The annular portion 33 is formed in an annular shape as viewed in the axial direction D1 of the portion of the fuel flow path 7e where the filter 30 is disposed. The annular portion 33 is fixed to the vertical flow path 41 by press fitting, for example. The annular portion 33 is press-fitted so that dust is not generated at the time of press-fitting. The annular portion 33 has a metal frame 35 formed in an annular shape at an inner peripheral portion 33 a. The metal frame 35 is made of a metal material such as stainless steel which is less likely to rust. The metal frame 35 is provided inside the annular portion 33 by, for example, insert molding in the annular portion 33. The metal frame 35 has the same length in the axial direction D1 as the portion of the annular portion 33 formed of the resin material. The metal frame 35 is exposed at both ends of the annular portion 33 in the axial direction D1.

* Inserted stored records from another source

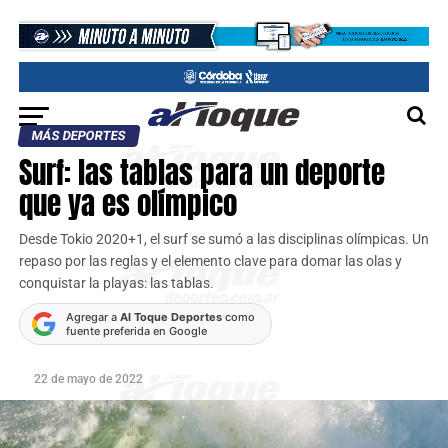
MÁS DEPORTES
Surf: las tablas para un deporte
que ya es olímpico
Desde Tokio 2020+1, el surf se sumó a las disciplinas olímpicas. Un
repaso por las reglas y el elemento clave para domar las olas y
conquistar la playas: las tablas.
Agregar a
Al Toque Deportes
como
fuente preferida en Google
22 de mayo de 2022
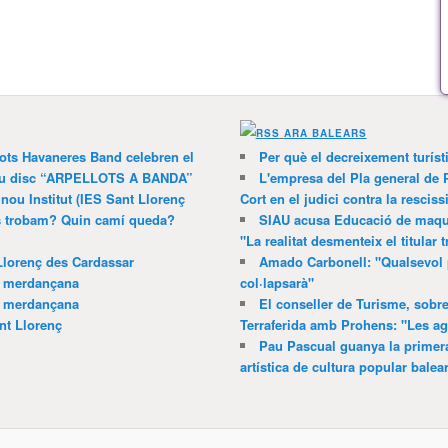
ARA BALEARS
lots Havaneres Band celebren el
Per què el decreixement turíst
 nou disc “ARPELLOTS A BANDA”
L'empresa del Pla general de 
 nou Institut (IES Sant Llorenç
Cort en el judici contra la resciss
ns trobam? Quin camí queda?
SIAU acusa Educació de maquil
"La realitat desmenteix el titular t
Llorenç des Cardassar
Amado Carbonell: "Qualsevol 
a merdançana
col·lapsarà"
a merdançana
El conseller de Turisme, sobre
nt Llorenç
Terraferida amb Prohens: "Les a
Pau Pascual guanya la primera
artística de cultura popular balea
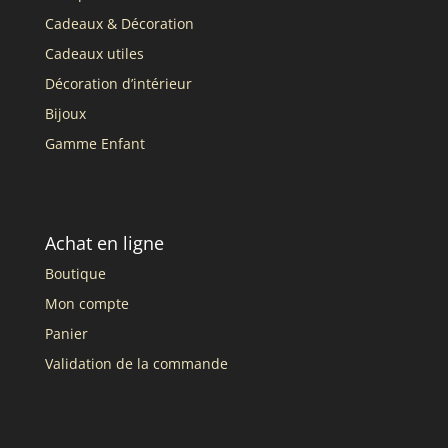
Cadeaux & Décoration
Cadeaux utiles
Décoration d’intérieur
Bijoux
Gamme Enfant
Achat en ligne
Boutique
Mon compte
Panier
Validation de la commande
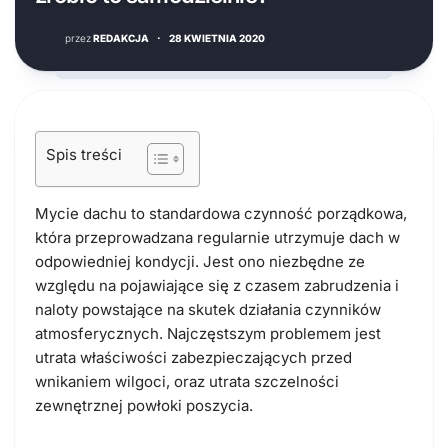
przez
REDAKCJA
·
28 KWIETNIA 2020
Spis treści
Mycie dachu to standardowa czynność porządkowa,
która przeprowadzana regularnie utrzymuje dach w
odpowiedniej kondycji. Jest ono niezbędne ze
względu na pojawiające się z czasem zabrudzenia i
naloty powstające na skutek działania czynników
atmosferycznych. Najczęstszym problemem jest
utrata właściwości zabezpieczających przed
wnikaniem wilgoci, oraz utrata szczelności
zewnętrznej powłoki poszycia.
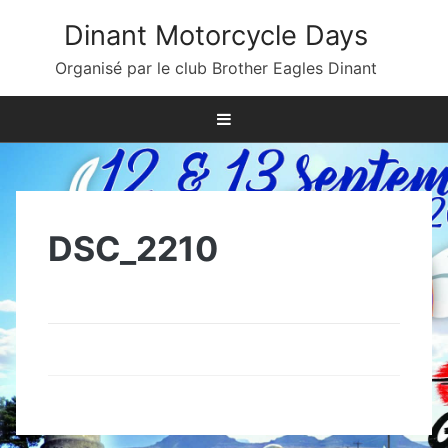
Skip
Dinant Motorcycle Days
to
content
Organisé par le club Brother Eagles Dinant
DSC_2210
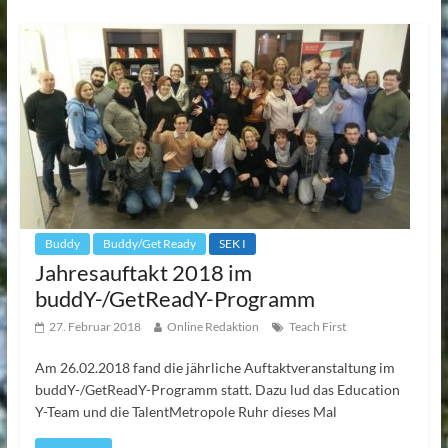
Buddy
Buddy/Get Ready
SEK I
Jahresauftakt 2018 im
buddY-/GetReadY-Programm
27. Februar 2018
Online Redaktion
Teach First
Am 26.02.2018 fand die jährliche Auftaktveranstaltung im
buddY-/GetReadY-Programm statt. Dazu lud das Education
Y-Team und die TalentMetropole Ruhr dieses Mal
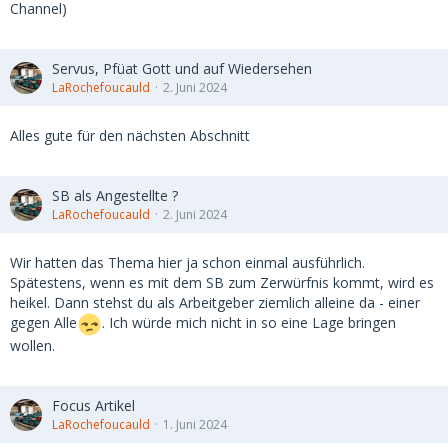
Channel)
Servus, Pfüat Gott und auf Wiedersehen
LaRochefoucauld
2. Juni 2024
Alles gute für den nächsten Abschnitt
SB als Angestellte ?
LaRochefoucauld
2. Juni 2024
Wir hatten das Thema hier ja schon einmal ausführlich.
Spätestens, wenn es mit dem SB zum Zerwürfnis kommt, wird es
heikel. Dann stehst du als Arbeitgeber ziemlich alleine da - einer
gegen Alle
. Ich würde mich nicht in so eine Lage bringen
wollen.
Focus Artikel
LaRochefoucauld
1. Juni 2024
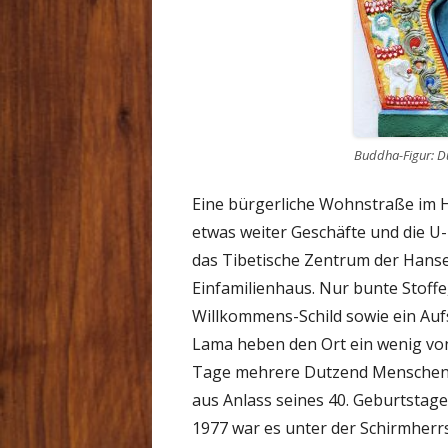
Buddha-Figur: Du
Eine bürgerliche Wohnstraße im 
etwas weiter Geschäfte und die U-B
das Tibetische Zentrum der Hans
Einfamilienhaus. Nur bunte Stoffe
Willkommens-Schild sowie ein Aufs
Lama heben den Ort ein wenig vo
Tage mehrere Dutzend Menschen 
aus Anlass seines 40. Geburtstag
1977 war es unter der Schirmherr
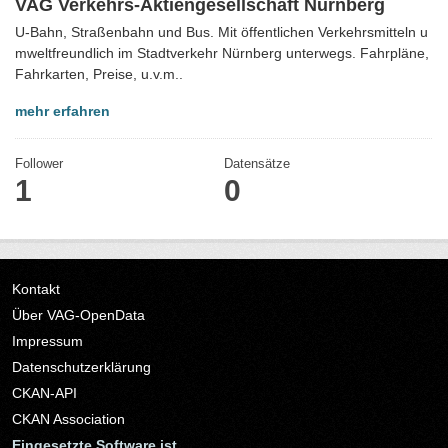
VAG Verkehrs-Aktiengesellschaft Nürnberg
U-Bahn, Straßenbahn und Bus. Mit öffentlichen Verkehrsmitteln u
mweltfreundlich im Stadtverkehr Nürnberg unterwegs. Fahrpläne,
Fahrkarten, Preise, u.v.m..
mehr erfahren
Follower
Datensätze
1
0
Kontakt
Über VAG-OpenData
Impressum
Datenschutzerklärung
CKAN-API
CKAN Association
Eingesetzte Software ist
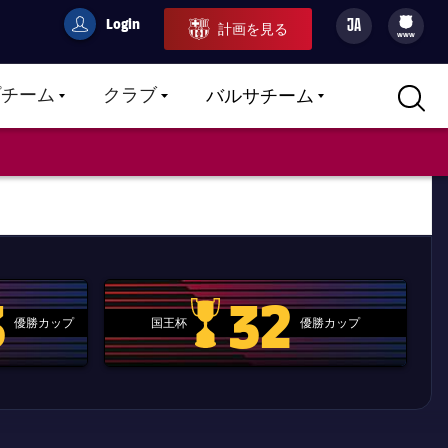
Login
JA
計画を見る
filled-badge
user
Culers
www
プチーム
クラブ
バルサチーム
LABEL.ARIA.CARETDOWN
LABEL.ARIA.CARETDOWN
LABEL.ARIA.CARETDOWN
3
32
優勝カップ
国王杯
優勝カップ
.clubworldcup
国王杯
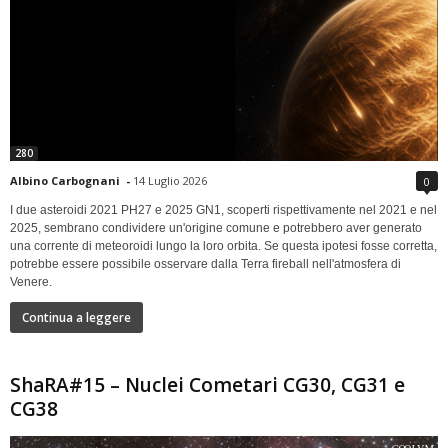
280
Albino Carbognani
-
14 Luglio 2026
0
I due asteroidi 2021 PH27 e 2025 GN1, scoperti rispettivamente nel 2021 e nel
2025, sembrano condividere un'origine comune e potrebbero aver generato
una corrente di meteoroidi lungo la loro orbita. Se questa ipotesi fosse corretta,
potrebbe essere possibile osservare dalla Terra fireball nell'atmosfera di
Venere.
Continua a leggere
ShaRA#15 – Nuclei Cometari CG30, CG31 e
CG38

The side surface portion 34 extends upward from the annular portion 33 in the axial direction D1, and is formed to have a tapered tip as it is separated from the annular portion 33. The side surface portion 34 has an annular end portion 34a and a rod-shaped portion 34b connecting the annular portion 33 and the annular end portion 34a, among the end portions in the axial direction D1, on the opposite side of the annular portion 33.

The annular end portion 34a is formed in an annular shape as viewed in the axial direction D1 of the portion of the fuel flow path 7e where the filter 30 is disposed. The inner diameter of the annular end portion 34a is smaller than the inner diameter of the annular portion 33.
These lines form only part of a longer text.